This is the acronym for Bulletin Board System, a system that lets people read each other’s messages and post new ones.
Typically, the term BBS is used to describe private systems run by individuals that often require membership. They are most commonly used for discussion groups or forums, in which members can post questions, which other members answer. Discussions are usually focused on a specific theme, interest, specialty area, or technology, and are generally grouped into categories, so they can easily be reviewed later, both by members and, in some cases, visitors.
BBS can also refer to more public and open-topic discussion forums, such as Usenet, which is, in effect, the world’s largest distributed BBS.
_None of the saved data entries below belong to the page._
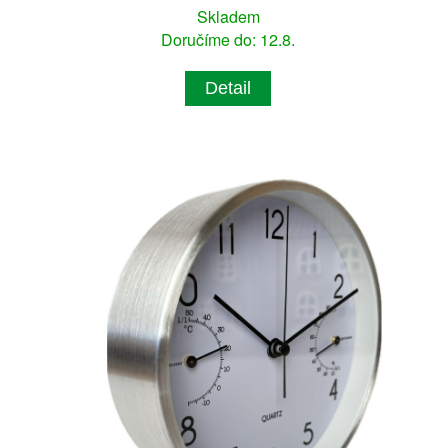
Skladem
Doručíme do: 12.8.
Detail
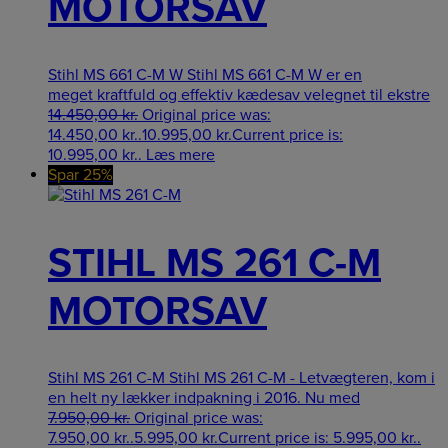
MOTORSAV
Stihl MS 661 C-M W Stihl MS 661 C-M W er en
meget kraftfuld og effektiv kædesav velegnet til ekstre
14.450,00
kr.
Original price was:
14.450,00 kr..
10.995,00
kr.
Current price is:
10.995,00 kr..
Læs mere
Spar 25%
STIHL MS 261 C-M
MOTORSAV
Stihl MS 261 C-M Stihl MS 261 C-M - Letvægteren, kom i
en helt ny lækker indpakning i 2016. Nu med
7.950,00
kr.
Original price was:
7.950,00 kr..
5.995,00
kr.
Current price is: 5.995,00 kr..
Frequently Asked Questions
How do I find a BBS to join?
Many BBS users find them through organizations they are already a part of, such as specialty group that contains a BBS as part of their website. If you are part of a local or national organization, check with your group’s coordinators to see if they have a discussion board. Another way to find discussion groups is to perform a web search for a topic that interests you and add the word “discussion” into the search. Many discussion boards can be viewed by the public, and only require membership to post questions or responses.
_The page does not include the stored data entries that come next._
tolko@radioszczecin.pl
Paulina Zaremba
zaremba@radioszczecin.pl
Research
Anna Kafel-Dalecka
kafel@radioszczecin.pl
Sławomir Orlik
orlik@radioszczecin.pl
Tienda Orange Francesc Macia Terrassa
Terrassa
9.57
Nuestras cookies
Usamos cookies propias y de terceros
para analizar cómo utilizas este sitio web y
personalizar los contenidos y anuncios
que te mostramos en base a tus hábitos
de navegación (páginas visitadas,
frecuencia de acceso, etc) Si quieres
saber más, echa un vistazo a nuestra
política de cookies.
Can I include special fonts, pictures, or emoticons when using a BBS?
Most bulletin board systems are able to handle either HTML (the markup language used to create most webpages) or bulletin board code (BBCode), though BBCode is the more common language, because it limits many types of potentially dangerous code. In most case, you won’t have to know any code to apply special characters or fonts, because the BBS will include a formatting toolbar, similar to the one you would find in MS Word or Google Docs. Depending on the system configuration, you may also be able to add content such as pictures and emoticons using the toolbar.
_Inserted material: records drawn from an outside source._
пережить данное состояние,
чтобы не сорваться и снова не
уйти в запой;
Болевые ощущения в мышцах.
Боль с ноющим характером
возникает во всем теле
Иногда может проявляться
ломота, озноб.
Do groups still use BBS in the age of social media?
Yes. Social media allows users to connect to like-minded individuals across the world and, much like BBS, ask questions and receive insight from people with similar interests or expertise. However, most social media sites are designed for active, ongoing conversations. While you can review old posts, there is no easy way to search for a particular past discussion or topic. BBS is not only a discussion tool; it is also a repository of information. Because discussions can be grouped by topic, it is easy to scroll or search past discussions until you find an answer to your question. This system also prevents your discussion group from having to answer the same questions over and over again.